An application for internal review can be made at any time before the infringement is lodged with the Infringements Court, or before the expiry of the period for bringing a proceeding to court in relation to the offence.

Download Application for internal review (infringements only) (PDF 74KB), print and complete the form and send it to EPA Victoria, GPO Box 4395, Melbourne, VIC 3001, or fax it to 03 9695 2520. Refer to this factsheet for more information.

On receiving an internal review application EPA must review the decision within 90 days (unless further information has been requested by EPA, in which case the time frame is extended). The applicant will be notified within 21 days of EPA making a decision.

If the decision is upheld, the fine and any associated costs must be paid within 14 days of the applicant being served with written notice advising of the outcome of the review.

If the fine is not paid, the matter will be referred by EPA to the Infringements Court or charges will be laid in the Magistrates’ Court.

Special circumstances internal review

In relation to requests for internal review, ‘special circumstances’ means:

  1. a mental or intellectual disability, disorder, disease or illness where the disability, disorder, disease or illness results in the person being unable–
    1. to understand that conduct constitutes an offence; or
    2. to control conduct that constitutes an offence; or
  2. a serious addiction to drugs, alcohol or a volatile substance within the meaning of section 57 of the Drugs, Poisons and Controlled Substances Act 1981 where the serious addiction results in the person being unable–
    1. to understand that conduct constitutes an offence; or
    2. to control conduct which constitutes an offence; or
  3. homelessness determined in accordance with the prescribed criteria (if any) where the homelessness results in the person being unable to control conduct which constitutes an offence; or
  4. family violence within the meaning of section 5 of the Family Violence Protection Act 2008 where the person is a victim of family violence and the family violence results in the person being unable to control conduct which constitutes an offence.

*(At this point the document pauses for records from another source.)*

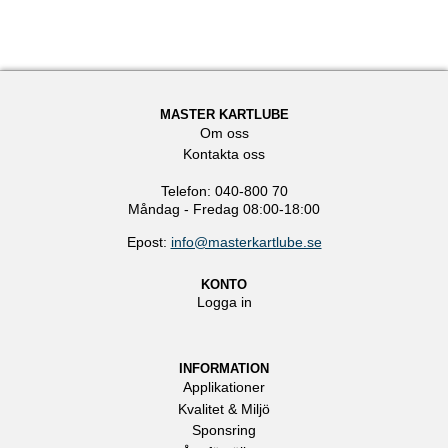
MASTER KARTLUBE
Om oss
Kontakta oss
Telefon: 040-800 70
Måndag - Fredag 08:00-18:00
Epost:
info@masterkartlube.se
KONTO
Logga in
INFORMATION
Applikationer
Kvalitet & Miljö
Sponsring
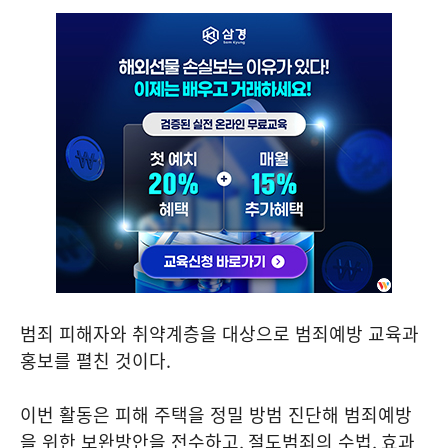
범죄 피해자와 취약계층을 대상으로 범죄예방 교육과
홍보를 펼친 것이다
.
이번 활동은 피해 주택을 정밀 방범 진단해 범죄예방
을 위한 보완방안을 전수하고
,
절도범죄의 수법
,
효과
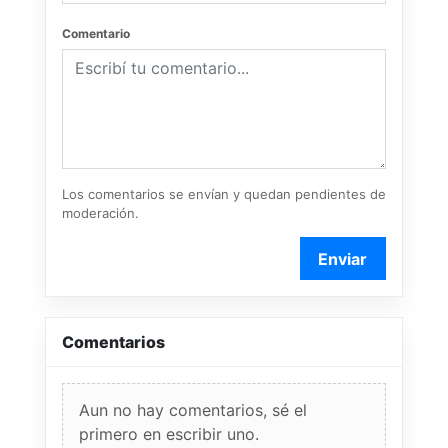
Comentario
Los comentarios se envían y quedan pendientes de
moderación.
Enviar
Comentarios
Aun no hay comentarios, sé el
primero en escribir uno.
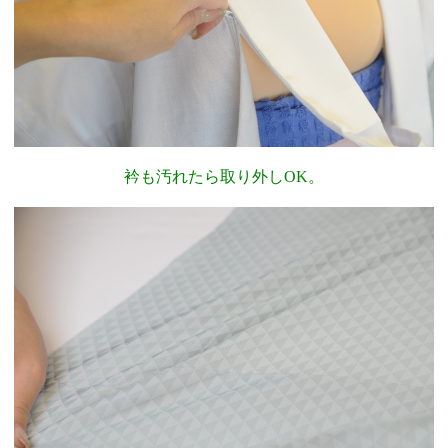
衿も汚れたら取り外しOK。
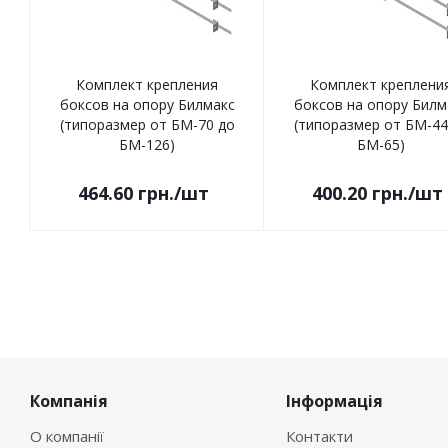
Комплект крепления
Комплект креплени
боксов на опору Билмакс
боксов на опору Билм
(типоразмер от БМ-70 до
(типоразмер от БМ-44
БМ-126)
БМ-65)
464.60
грн.
/шт
400.20
грн.
/шт
Компанія
Інформація
О компанії
Контакти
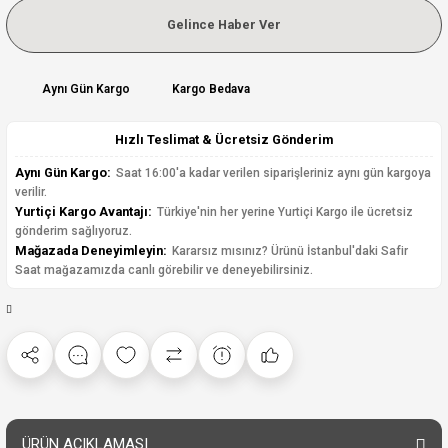
Gelince Haber Ver
Aynı Gün Kargo
Kargo Bedava
Hızlı Teslimat & Ücretsiz Gönderim
Aynı Gün Kargo:
Saat 16:00'a kadar verilen siparişleriniz aynı gün kargoya
verilir.
Yurtiçi Kargo Avantajı:
Türkiye'nin her yerine Yurtiçi Kargo ile ücretsiz
gönderim sağlıyoruz.
Mağazada Deneyimleyin:
Kararsız mısınız? Ürünü İstanbul'daki Safir
Saat mağazamızda canlı görebilir ve deneyebilirsiniz.
ÜRÜN AÇIKLAMASI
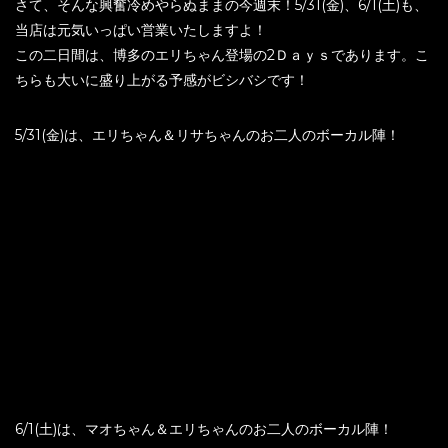
さて、そんな興奮冷めやらぬままの今週末！5/31(金)、6/1(土)も、
当店は元気いっぱい営業いたしますよ！
この二日間は、博多のエリちゃん登場の2Ｄａｙｓであります。こ
ちらも大いに盛り上がる予感がビシバシです！
5/31(金)は、エリちゃん＆リサちゃんのお二人のボーカル陣！
6/1(土)は、マオちゃん＆エリちゃんのお二人のボーカル陣！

Choose to have the matter dealt with in court

Those who do not want the offence to be dealt with as a IN are able to exercise their right to take the matter to the Magistrates’ Court to be determined at a formal hearing.

If the matter goes to court the magistrate will decide the case and any appropriate penalty. If the magistrate finds the party guilty of the offence for which the IN was initially issued, the magistrate must take into account the maximum penalty under the EP Act when deciding an appropriate penalty, and may order the party to pay EPA’s costs.

This may mean that a higher fine than the initial one under the IN may be ordered by the court. Alternatively, the court may decide on an alternative sentence available to it under the Sentencing Act (1991) or the EP Act.